Дурная наследственность Аё | страница 5
К вечеру Аё так извёлся, что все обязательные ритуалы вроде чая с ромашкой и сонат Моцарта вылетели у него из головы. Закутался в плед, свернулся клубком, уткнувшись мордой в специальную обнимательную подушку, порыдал немного крокодиловыми слезами (неприятно, но полезно!) и закрыл глаза.
Думал, не заснёт, но отрубился как миленький, всего разок прокляв всех современных строителей метрополитена («Чтоб у вас стройка никаких проверок с первого раза не проходила!»).
…Проснулся опять с криком и отчаянной надеждой, что успел, не досмотрел сон до конца, а значит – вроде как и не видел.
Вроде как и не сбудется.
На часах около полуночи, обнимательная подушка на полу… а перед глазами всё стоит залитое кровью лицо.
– Нет-нет-нет, – бормочет Аё, вскакивая. Торопливо натягивает джинсы и ещё сырую рубашку, замирает на секунду, потом вешает на шею крепко закупоренный глиняный сосудик на кожаном шнурке – наследство тётки, но не той двоюродной, о которой не любит говорить, а другой, матушкиной сводной сестры.
Сегодня никакого мохито на крыше. Не до него.
– Давай ты просто спишь дома в кровати, а? – просит Аё того, кто ему приснился. – Пожалуйста! И никуда завтра не пойдёшь. И ни за что, ни за что меня не вызовешь!
Но чутьё метрошного монстра не даёт обмануться и ведёт по пустынным в этот час переходам до нужной станции.
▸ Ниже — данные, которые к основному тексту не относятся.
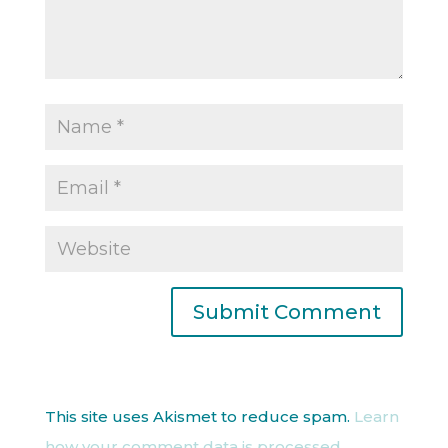
This site uses Akismet to reduce spam.
Learn
how your comment data is processed.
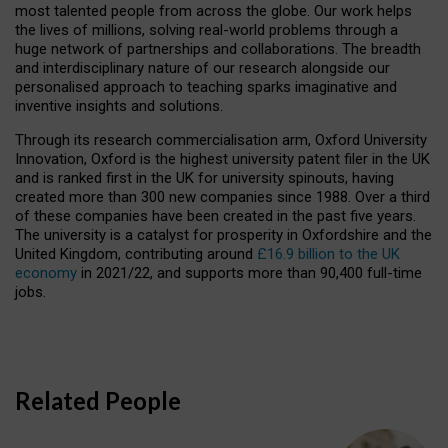
most talented people from across the globe. Our work helps
the lives of millions, solving real-world problems through a
huge network of partnerships and collaborations. The breadth
and interdisciplinary nature of our research alongside our
personalised approach to teaching sparks imaginative and
inventive insights and solutions.
Through its research commercialisation arm, Oxford University
Innovation, Oxford is the highest university patent filer in the UK
and is ranked first in the UK for university spinouts, having
created more than 300 new companies since 1988. Over a third
of these companies have been created in the past five years.
The university is a catalyst for prosperity in Oxfordshire and the
United Kingdom, contributing around
£16.9 billion to the UK
economy
in 2021/22, and supports more than 90,400 full-time
jobs.
Related People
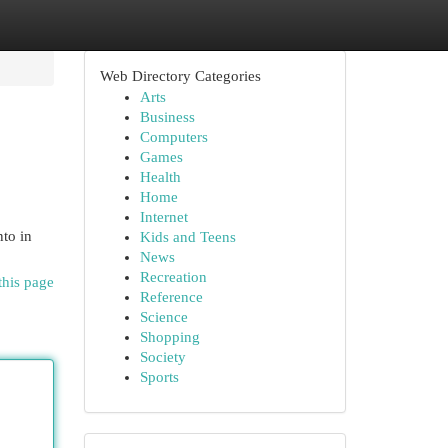
Web Directory Categories
Arts
Business
Computers
Games
Health
Home
Internet
nto in
Kids and Teens
News
Recreation
this page
Reference
Science
Shopping
Society
Sports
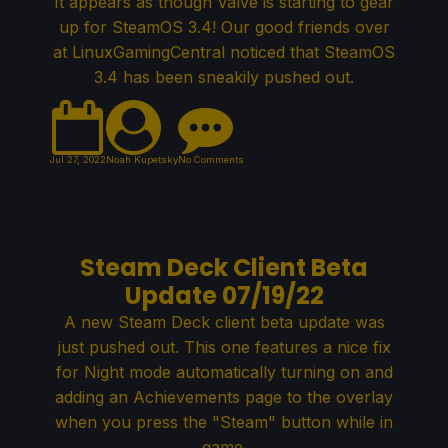
It appears as though Valve is starting to gear
up for SteamOS 3.4! Our good friends over
at LinuxGamingCentral noticed that SteamOS
3.4 has been sneakily pushed out.
Jul 27, 2022
Noah Kupetsky
No Comments
Steam Deck Client Beta
Update 07/19/22
A new Steam Deck client beta update was
just pushed out. This one features a nice fix
for Night mode automatically turning on and
adding an Achievements page to the overlay
when you press the "Steam" button while in
game.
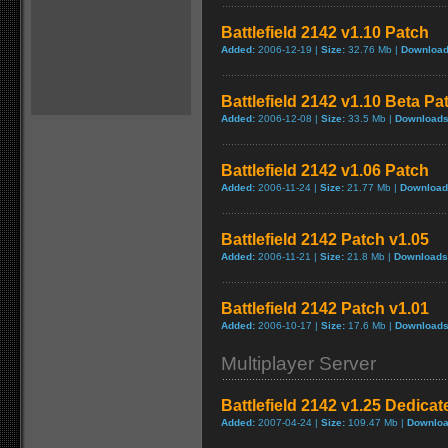
Battlefield 2142 v1.10 Patch
Added:
2006-12-19 |
Size:
32.76 Mb |
Download
Battlefield 2142 v1.10 Beta Pa
Added:
2006-12-08 |
Size:
33.5 Mb |
Downloads
Battlefield 2142 v1.06 Patch
Added:
2006-11-24 |
Size:
21.77 Mb |
Download
Battlefield 2142 Patch v1.05
Added:
2006-11-21 |
Size:
21.8 Mb |
Downloads
Battlefield 2142 Patch v1.01
Added:
2006-10-17 |
Size:
17.6 Mb |
Downloads
Multiplayer Server
Battlefield 2142 v1.25 Dedicat
Added:
2007-04-24 |
Size:
109.47 Mb |
Downloa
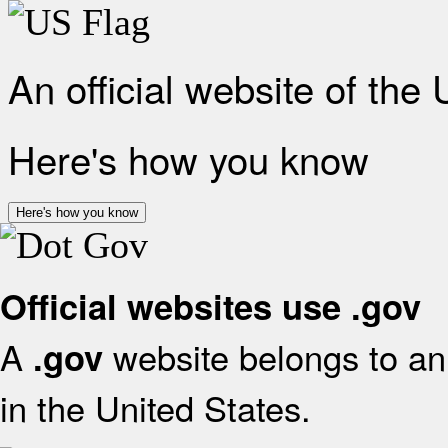
An official website of the
Here's how you know
Here's how you know
Official websites use .gov
A
website belongs to an 
.gov
in the United States.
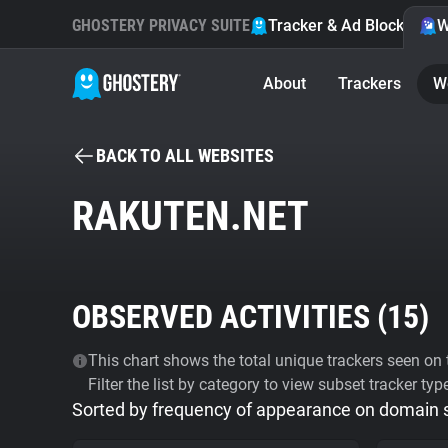
GHOSTERY PRIVACY SUITE
Tracker & Ad Blocker
W
About
Trackers
W
BACK TO ALL WEBSITES
RAKUTEN.NET
OBSERVED ACTIVITIES (
15
)
This chart shows the total unique trackers seen on t
Filter the list by category to view subset tracker typ
Sorted by frequency of appearance on domain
Никита здесь – сидит на перилах моста над путями. За два минувших года ещё вытянулся, обзавёлся усами в три волосинки и шрамом под губой. Штаны всё такие же камуфляжные и безразмерные, а вот кепки, раздражавшей Аё в тот раз, больше нет. Вместо неё выбритые виски, колечко в ухе и ещё один шрам, ожоговая каракатица чуть ниже виска.
А третий – на запястье.
Аё очень не хотел бы знать, как Никита их получил, но от прабабкиного ясновидения никуда не деться.
– О, ты всё-таки пришёл, – кивает Никита даже без удивления. – Хотя я как вошёл, так сразу же и выскочил, из соседней двери.
– Это не считается, – поспешно говорит Аё, но уверенности в своих словах не испытывает. – Ты меня не звал, я бы почувствовал.
– Но ведь ты пришёл?
А взгляд у Никиты пьяный и затравленный.
Не должно быть у шестнадцатилетних парней такого взгляда, не должно, не должно…
– Я… – Аё вздыхает и не договаривает. Чутьё истинного монстра умоляет валить отсюда, и поскорее.
Но Аё не может.
Потому что Никита его всё-таки вызвал?
– Зачем? – наконец спрашивает монстр.
– А скажи… Когда ты навсегда лицо отнимаешь… что случается с человеком?